You describe yourself as a ‘girl’ or ‘woman’. You probably mean that you are not a man, that you have certain physical characteristics (breasts, womb) which give you certain potentials (nursing and child-bearing) which are different from those of a man. This is all true. Yet as well as the physical differences you have characteristics which you have absorbed, largely unconsciously, from the day you were born, which we may call ‘gender’. This is what the feminist Simone de Beauvoir was referring to when she wrote that ‘One is not born a woman, one becomes one.’
You may let your hair grow longer than most men, wear make-up or perfume, carry a hand-bag , prefer particular colours, wear certain clothes, read girl’s magazines, play only some games (hockey rather than football for example), think of specific careers (media, education) rather than others (the army, stock exchange). Yet the selection of all these as feminine ways and goals is a matter of chance and teaching. There is nothing ‘natural’ or genetic about them.
In some societies it is men who grow their hair long, while women shave their heads; it is men who wear perfume or make-up, wear dresses (I was teased at school for wearing a ‘skirt’, i.e. a kilt), who sit around gossiping while the women do all the hard physical labour. Nowadays ideas of the female gender are changing very fast, and women are becoming soldiers in the front line, taking on many of the roles and attributes of men.
In particular if you add ‘English’ to ‘woman’, you become even more unusual. An English woman is the heir to a Christian society, living in a certain country and fitting in with its laws and customs. Most of your ‘womanhood’ is a construct of a particular history.
For example, ‘being’ a woman in England today entitles you to equality before the law, control over your own body, the right to own property, the right to vote, the right to choose your own marriage partner, equal respect and an equal chance of going to heaven, if you believe in such a place. Yet ‘being’ a woman in almost all civilizations in history has automatically denied a woman all these things from birth.
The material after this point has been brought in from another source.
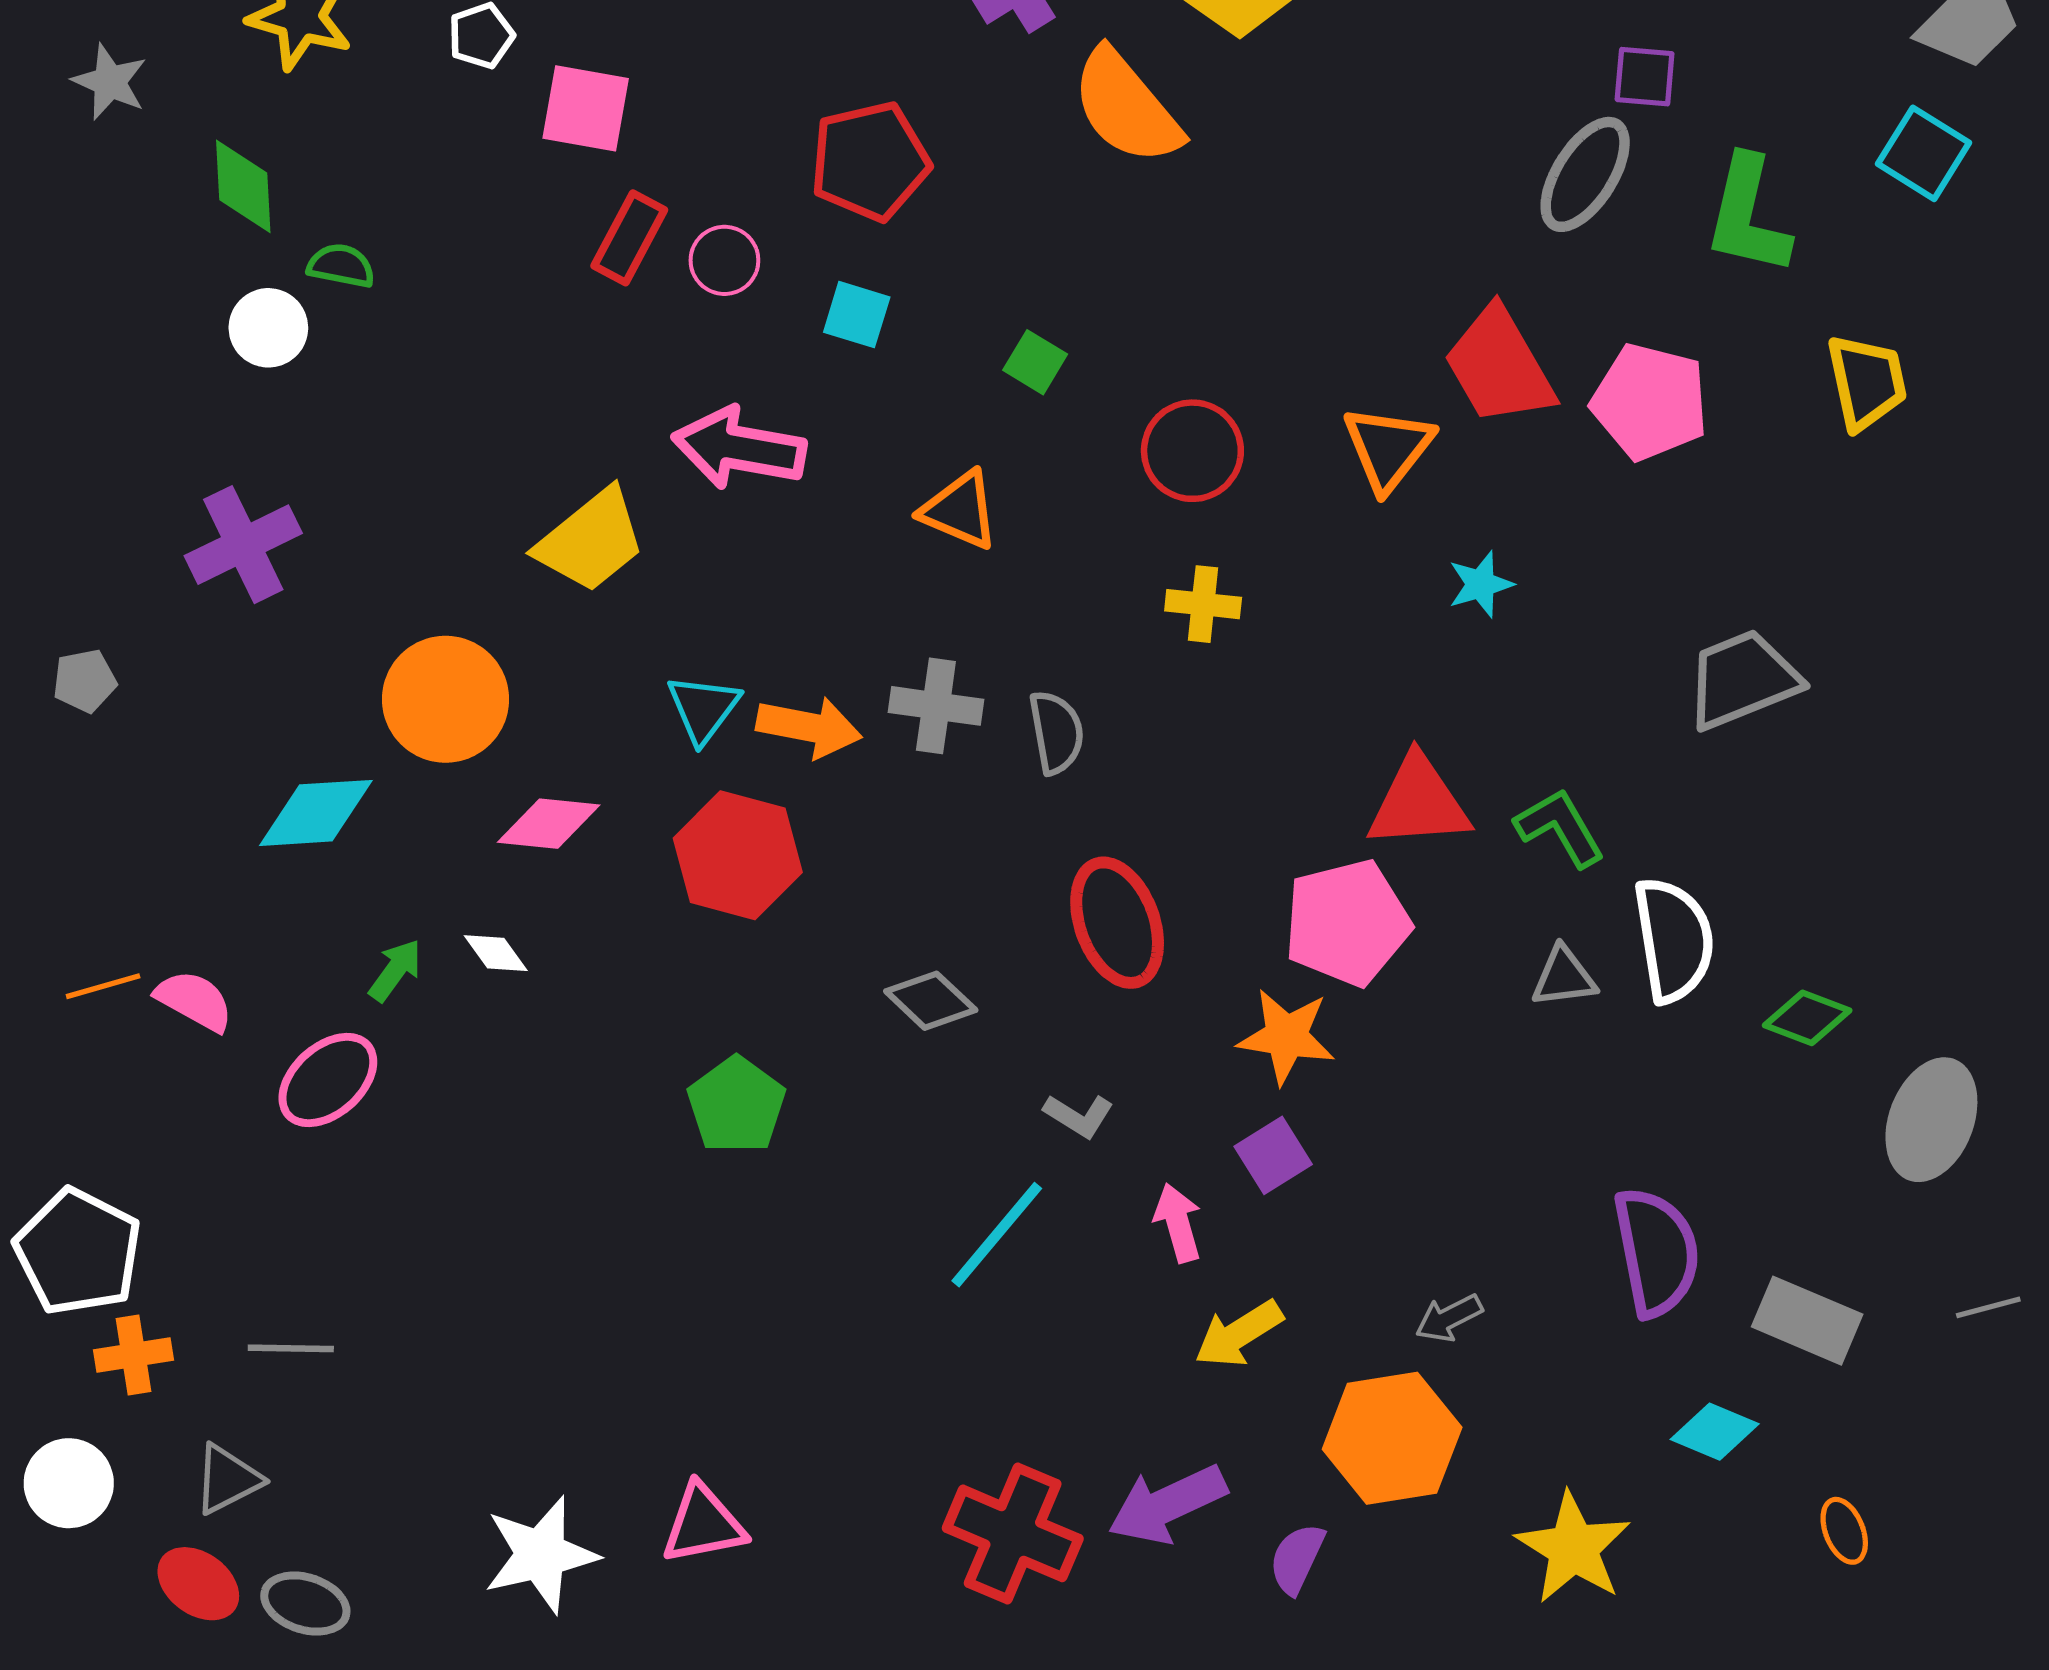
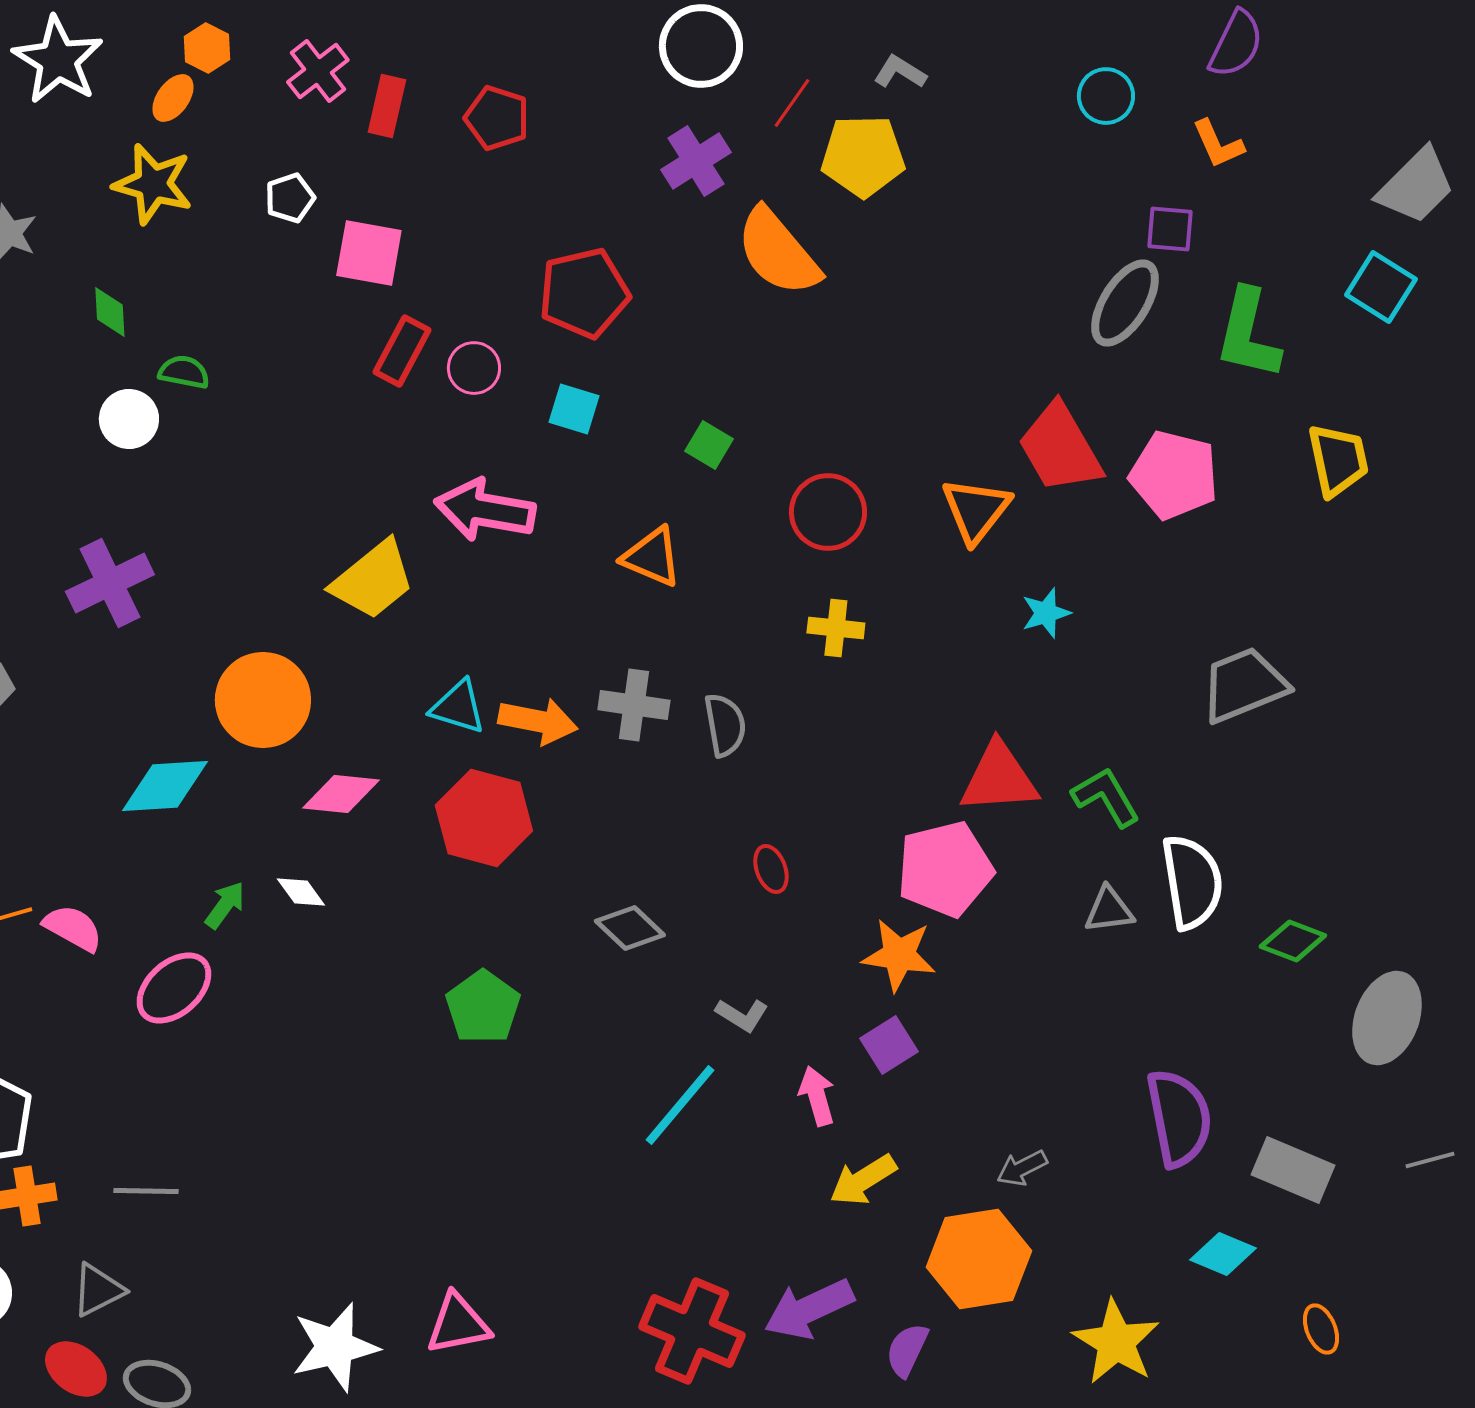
green diamond: (243, 186) -> (110, 312), size x0.7
cyan triangle: (703, 709) -> (458, 707), turned -50
red ellipse: (1117, 923) -> (771, 869), size x0.5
You can speak a language which has fewer gender differences built into it than most other languages. For instance all nouns in languages such as French or Italian have to have their gender specified, while in traditional Japanese the superiority of men and inferiority of women was built into the language.
So you are not just a woman, but a very particular and historically unusual kind of woman, who has been constructed by millions of random decisions and accidents over thousands of years. You are not an artificial robot, but you are certainly the product of huge random variations. This pressure occurs in every inter-action you have with every living person, in every moment you spend reading, watching television, in every sentence you speak and every thought you have.